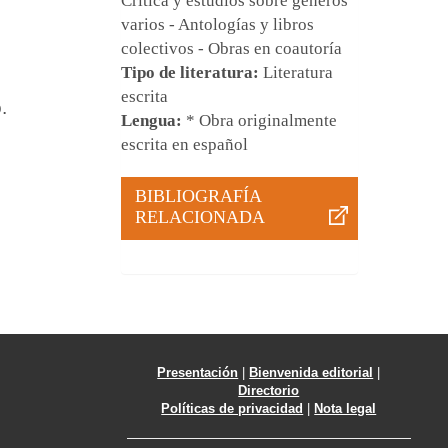
Crítica y estudios sobre géneros
varios - Antologías y libros
colectivos - Obras en coautoría
Tipo de literatura:
Literatura
escrita
.
Lengua:
* Obra originalmente
escrita en español
BIBLIOGRAFÍA
RELACIONADA
Presentación
|
Bienvenida editorial
|
Directorio
Políticas de privacidad
|
Nota legal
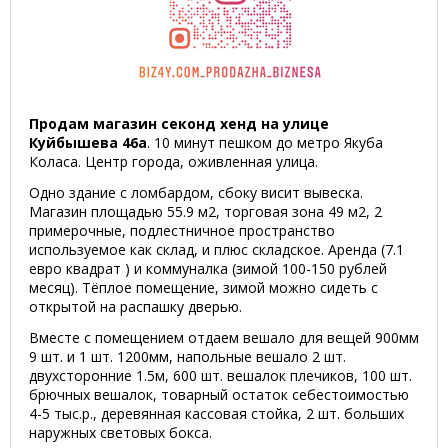
Продам магазин секонд хенд на улице
Куйбышева 46а
. 10 минут пешком до метро Якуба
Коласа. Центр города, оживленная улица.
Одно здание с ломбардом, сбоку висит вывеска.
Магазин площадью 55.9 м2, торговая зона 49 м2, 2
примерочные, подлестничное пространство
используемое как склад, и плюс складское. Аренда (7.1
евро квадрат ) и коммуналка (зимой 100-150 рублей
месяц). Тёплое помещение, зимой можно сидеть с
открытой на распашку дверью.
Вместе с помещением отдаем вешало для вещей 900мм
9 шт. и 1 шт. 1200мм, напольные вешало 2 шт.
двухсторонние 1.5м, 600 шт. вешалок плечиков, 100 шт.
брючных вешалок, товарный остаток себестоимостью
4-5 тыс.р., деревянная кассовая стойка, 2 шт. больших
наружных световых бокса.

------------------------

## Work required
Go through the entries above and report how many lines hold the word "зимой". Nothing but the number is needed.

## Written response
2